- TRY IT
Across the records below, how many lines include the string "rule"? State the number and nothing more.

---------- INFORMATION GIVEN ----------

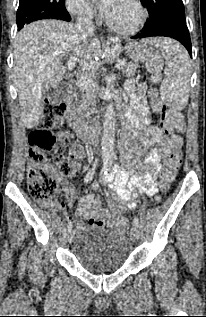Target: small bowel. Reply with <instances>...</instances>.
<instances>
[{"mask_svg":"<svg viewBox=\"0 0 206 317\" xmlns=\"http://www.w3.org/2000/svg\"><path fill=\"white\" fill-rule=\"evenodd\" d=\"M132 96L133 111L126 117L123 130L122 154L120 167L109 172L105 178L107 186L115 194V199H108V208L102 209L100 200L94 194L81 196L76 211L78 217L88 221L92 227H102L105 219L114 220L124 213L129 207L137 206L138 197H151L158 192L157 175L160 163L174 150L182 146V137L177 134H168L159 127L150 123V110L143 98L145 85L134 86L130 82L127 86ZM152 108L160 112L162 103L155 89L150 91ZM83 151L79 145L71 148V160L74 163L75 172L79 169V161ZM138 158L134 161L132 157ZM52 174L67 194L68 202H75V191L67 179L61 177L54 168ZM92 189H98V183H92ZM41 205L53 212H62L64 204L58 200L42 201ZM97 210H100L98 212ZM77 231L83 233L87 225L77 222Z\"/></svg>","mask_w":206,"mask_h":317,"instance_id":"c3829d8e","label":"small bowel"}]
</instances>
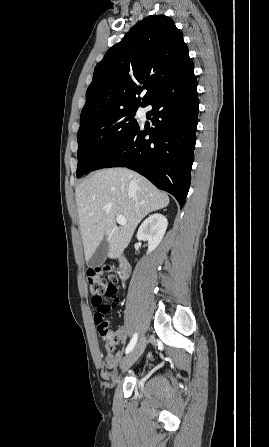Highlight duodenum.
Returning <instances> with one entry per match:
<instances>
[{
    "label": "duodenum",
    "mask_w": 269,
    "mask_h": 447,
    "mask_svg": "<svg viewBox=\"0 0 269 447\" xmlns=\"http://www.w3.org/2000/svg\"><path fill=\"white\" fill-rule=\"evenodd\" d=\"M130 274V265L127 259L123 256L119 258V275L122 279L128 278Z\"/></svg>",
    "instance_id": "1"
}]
</instances>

----------

- SOLUTION TO THIS TASK
2